# [TASK ITEM]
The answer is every line of the records that holds the word "selector", copied in full.

[[ RECORDED DATA, beginning ]]

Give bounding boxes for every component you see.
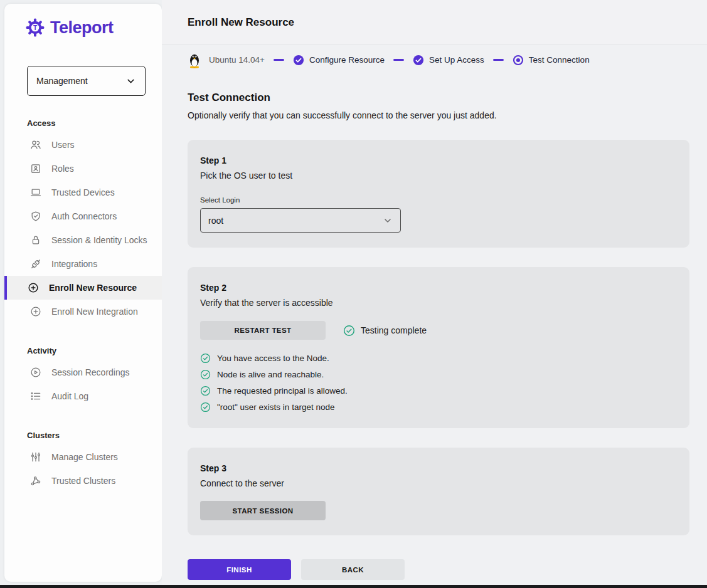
testing-status: Testing complete bbox=[343, 325, 427, 337]
select-login-label: Select Login bbox=[200, 196, 677, 204]
check-circle-icon bbox=[293, 55, 304, 66]
sidebar: T Teleport Management Access Users Roles… bbox=[4, 4, 162, 582]
start-session-button[interactable]: START SESSION bbox=[200, 501, 326, 520]
laptop-icon bbox=[29, 186, 42, 199]
sidebar-item-roles[interactable]: Roles bbox=[4, 157, 162, 181]
step2-description: Verify that the server is accessible bbox=[200, 298, 677, 308]
check-item: "root" user exists in target node bbox=[200, 401, 677, 413]
sidebar-section-clusters: Clusters Manage Clusters Trusted Cluster… bbox=[4, 426, 162, 493]
plus-circle-icon bbox=[29, 305, 42, 318]
sidebar-item-label: Audit Log bbox=[51, 391, 88, 401]
teleport-logo: T Teleport bbox=[4, 4, 162, 38]
linux-penguin-icon bbox=[188, 52, 201, 68]
sidebar-item-users[interactable]: Users bbox=[4, 133, 162, 157]
enroll-stepper: Ubuntu 14.04+ Configure Resource Set Up … bbox=[162, 45, 707, 75]
shield-check-icon bbox=[29, 210, 42, 223]
testing-status-label: Testing complete bbox=[361, 325, 427, 335]
step-label: Test Connection bbox=[529, 55, 590, 65]
id-card-icon bbox=[29, 162, 42, 175]
stepper-connector bbox=[493, 59, 504, 60]
plus-circle-icon bbox=[27, 281, 40, 294]
panel-title: Test Connection bbox=[188, 92, 707, 104]
sidebar-item-session-recordings[interactable]: Session Recordings bbox=[4, 360, 162, 384]
check-item: Node is alive and reachable. bbox=[200, 369, 677, 381]
check-item-label: "root" user exists in target node bbox=[217, 402, 334, 412]
sidebar-item-label: Manage Clusters bbox=[51, 452, 118, 462]
sidebar-item-label: Enroll New Integration bbox=[51, 307, 138, 317]
play-circle-icon bbox=[29, 366, 42, 379]
page-title: Enroll New Resource bbox=[188, 16, 294, 29]
check-circle-outline-icon bbox=[200, 353, 211, 364]
step2-title: Step 2 bbox=[200, 283, 677, 293]
back-button[interactable]: BACK bbox=[301, 559, 405, 580]
check-item: The requested principal is allowed. bbox=[200, 385, 677, 397]
check-item-label: The requested principal is allowed. bbox=[217, 386, 348, 396]
check-circle-outline-icon bbox=[200, 386, 211, 396]
step-label: Configure Resource bbox=[309, 55, 385, 65]
stepper-connector bbox=[274, 59, 284, 60]
sidebar-item-trusted-clusters[interactable]: Trusted Clusters bbox=[4, 469, 162, 493]
svg-text:T: T bbox=[33, 24, 38, 31]
step3-title: Step 3 bbox=[200, 463, 677, 473]
sidebar-item-integrations[interactable]: Integrations bbox=[4, 252, 162, 276]
check-item-label: Node is alive and reachable. bbox=[217, 370, 324, 379]
sidebar-item-auth-connectors[interactable]: Auth Connectors bbox=[4, 204, 162, 228]
finish-button[interactable]: FINISH bbox=[188, 559, 291, 580]
sidebar-item-enroll-new-resource[interactable]: Enroll New Resource bbox=[4, 276, 162, 300]
section-title: Access bbox=[4, 113, 162, 133]
brand-name: Teleport bbox=[50, 18, 114, 38]
sidebar-item-label: Users bbox=[51, 140, 75, 150]
sidebar-item-session-identity-locks[interactable]: Session & Identity Locks bbox=[4, 228, 162, 252]
sidebar-item-label: Session & Identity Locks bbox=[51, 235, 147, 245]
test-connection-panel: Test Connection Optionally verify that y… bbox=[162, 75, 707, 580]
workspace-selector-value: Management bbox=[36, 76, 88, 86]
plug-icon bbox=[29, 258, 42, 270]
sidebar-item-label: Session Recordings bbox=[51, 367, 130, 377]
chevron-down-icon bbox=[383, 216, 393, 226]
page-header: Enroll New Resource bbox=[162, 0, 707, 45]
sidebar-item-audit-log[interactable]: Audit Log bbox=[4, 384, 162, 408]
check-circle-outline-icon bbox=[200, 402, 211, 412]
sidebar-item-trusted-devices[interactable]: Trusted Devices bbox=[4, 181, 162, 204]
sidebar-item-enroll-new-integration[interactable]: Enroll New Integration bbox=[4, 300, 162, 323]
step-label: Set Up Access bbox=[429, 55, 484, 65]
sidebar-item-label: Enroll New Resource bbox=[49, 283, 137, 293]
wizard-actions: FINISH BACK bbox=[188, 559, 707, 580]
stepper-connector bbox=[393, 59, 404, 60]
sidebar-item-manage-clusters[interactable]: Manage Clusters bbox=[4, 445, 162, 469]
sidebar-item-label: Integrations bbox=[51, 259, 97, 269]
chevron-down-icon bbox=[125, 76, 136, 87]
test-checklist: You have access to the Node. Node is ali… bbox=[200, 352, 677, 413]
check-item-label: You have access to the Node. bbox=[217, 354, 329, 363]
step1-card: Step 1 Pick the OS user to test Select L… bbox=[188, 140, 689, 248]
stepper-resource-label: Ubuntu 14.04+ bbox=[209, 55, 265, 65]
stepper-step-configure-resource: Configure Resource bbox=[293, 55, 385, 66]
stepper-step-set-up-access: Set Up Access bbox=[413, 55, 484, 66]
lock-icon bbox=[29, 234, 42, 246]
teleport-gear-icon: T bbox=[25, 18, 45, 38]
sidebar-section-activity: Activity Session Recordings Audit Log bbox=[4, 341, 162, 408]
sidebar-item-label: Trusted Clusters bbox=[51, 476, 115, 486]
restart-test-button[interactable]: RESTART TEST bbox=[200, 321, 326, 340]
main-area: Enroll New Resource Ubuntu 14.04+ Config… bbox=[162, 0, 707, 585]
sidebar-item-label: Auth Connectors bbox=[51, 211, 117, 221]
check-item: You have access to the Node. bbox=[200, 352, 677, 364]
section-title: Clusters bbox=[4, 426, 162, 445]
step2-card: Step 2 Verify that the server is accessi… bbox=[188, 267, 689, 428]
step3-description: Connect to the server bbox=[200, 478, 677, 488]
window-bottom-edge bbox=[0, 585, 707, 588]
panel-subtitle: Optionally verify that you can successfu… bbox=[188, 110, 707, 120]
login-select-value: root bbox=[208, 216, 223, 226]
step1-description: Pick the OS user to test bbox=[200, 171, 677, 181]
sidebar-item-label: Trusted Devices bbox=[51, 187, 115, 197]
step1-title: Step 1 bbox=[200, 155, 677, 165]
sidebar-item-label: Roles bbox=[51, 164, 74, 174]
sliders-icon bbox=[29, 451, 42, 463]
workspace-selector[interactable]: Management bbox=[27, 66, 146, 96]
users-icon bbox=[29, 139, 42, 151]
list-icon bbox=[29, 390, 42, 402]
login-select[interactable]: root bbox=[200, 208, 401, 233]
check-circle-outline-icon bbox=[200, 369, 211, 380]
stepper-step-test-connection: Test Connection bbox=[513, 55, 590, 66]
check-circle-outline-icon bbox=[343, 325, 355, 337]
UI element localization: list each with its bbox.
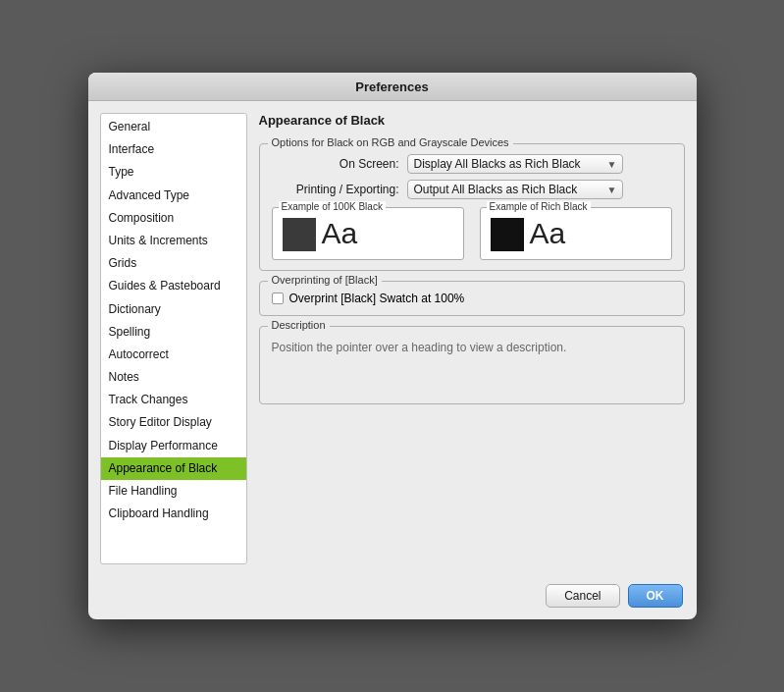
sidebar-item[interactable]: Spelling: [101, 321, 246, 344]
overprint-label: Overprint [Black] Swatch at 100%: [289, 292, 465, 305]
sidebar-item[interactable]: General: [101, 116, 246, 138]
content-area: GeneralInterfaceTypeAdvanced TypeComposi…: [88, 101, 697, 576]
printing-label: Printing / Exporting:: [272, 183, 399, 196]
preferences-dialog: Preferences GeneralInterfaceTypeAdvanced…: [88, 73, 697, 619]
main-panel: Appearance of Black Options for Black on…: [259, 113, 685, 564]
rgb-group-box: Options for Black on RGB and Grayscale D…: [259, 143, 685, 271]
on-screen-label: On Screen:: [272, 157, 399, 171]
title-bar: Preferences: [88, 73, 697, 101]
sidebar-item[interactable]: Story Editor Display: [101, 411, 246, 434]
sidebar-item[interactable]: Guides & Pasteboard: [101, 275, 246, 297]
example-rich-box: Example of Rich Black Aa: [480, 207, 672, 260]
printing-row: Printing / Exporting: Output All Blacks …: [272, 180, 672, 199]
footer: Cancel OK: [88, 576, 697, 619]
example-rich-text: Aa: [530, 219, 566, 248]
printing-select[interactable]: Output All Blacks as Rich BlackOutput Al…: [407, 180, 623, 199]
sidebar-item[interactable]: Interface: [101, 138, 246, 161]
sidebar-item[interactable]: Grids: [101, 252, 246, 275]
example-rich-legend: Example of Rich Black: [487, 201, 591, 212]
sidebar-item[interactable]: Track Changes: [101, 389, 246, 411]
dialog-title: Preferences: [355, 80, 428, 94]
examples-row: Example of 100K Black Aa Example of Rich…: [272, 207, 672, 260]
printing-select-wrapper: Output All Blacks as Rich BlackOutput Al…: [407, 180, 623, 199]
ok-button[interactable]: OK: [628, 584, 683, 608]
sidebar-item[interactable]: Clipboard Handling: [101, 503, 246, 525]
section-title: Appearance of Black: [259, 113, 685, 128]
on-screen-select-wrapper: Display All Blacks as Rich BlackDisplay …: [407, 154, 623, 174]
swatch-rich: [491, 218, 524, 251]
on-screen-select[interactable]: Display All Blacks as Rich BlackDisplay …: [407, 154, 623, 174]
sidebar-item[interactable]: Type: [101, 161, 246, 184]
sidebar-item[interactable]: Composition: [101, 207, 246, 230]
swatch-100k: [283, 218, 316, 251]
cancel-button[interactable]: Cancel: [546, 584, 619, 608]
sidebar-item[interactable]: Dictionary: [101, 298, 246, 321]
example-100k-text: Aa: [322, 219, 358, 248]
description-box: Description Position the pointer over a …: [259, 326, 685, 404]
on-screen-row: On Screen: Display All Blacks as Rich Bl…: [272, 154, 672, 174]
sidebar-item[interactable]: Autocorrect: [101, 344, 246, 366]
sidebar-item[interactable]: Display Performance: [101, 435, 246, 457]
example-100k-box: Example of 100K Black Aa: [272, 207, 464, 260]
overprint-group-legend: Overprinting of [Black]: [268, 274, 382, 286]
example-100k-legend: Example of 100K Black: [279, 201, 386, 212]
description-legend: Description: [268, 319, 330, 331]
overprint-checkbox[interactable]: [272, 293, 284, 304]
sidebar: GeneralInterfaceTypeAdvanced TypeComposi…: [100, 113, 247, 564]
overprint-checkbox-row: Overprint [Black] Swatch at 100%: [272, 292, 672, 305]
sidebar-item[interactable]: Advanced Type: [101, 185, 246, 207]
sidebar-item[interactable]: Appearance of Black: [101, 457, 246, 480]
rgb-group-legend: Options for Black on RGB and Grayscale D…: [268, 136, 513, 148]
description-text: Position the pointer over a heading to v…: [272, 341, 672, 354]
overprint-group-box: Overprinting of [Black] Overprint [Black…: [259, 281, 685, 316]
sidebar-item[interactable]: Notes: [101, 366, 246, 389]
sidebar-item[interactable]: Units & Increments: [101, 230, 246, 252]
sidebar-item[interactable]: File Handling: [101, 480, 246, 503]
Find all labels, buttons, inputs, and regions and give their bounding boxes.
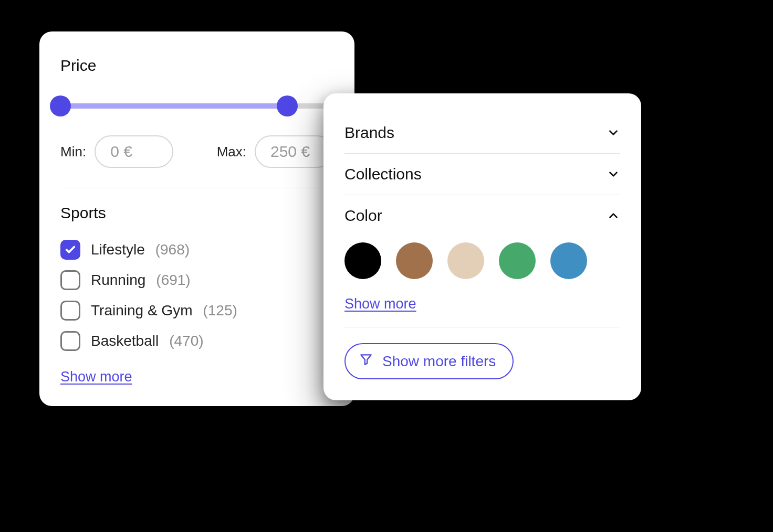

[[ RECORDED DATA, end ]]

# [ANSWER FOR THE TASK]
workspace-selector-value: Management bbox=[36, 76, 88, 86]
workspace-selector[interactable]: Management bbox=[27, 66, 146, 96]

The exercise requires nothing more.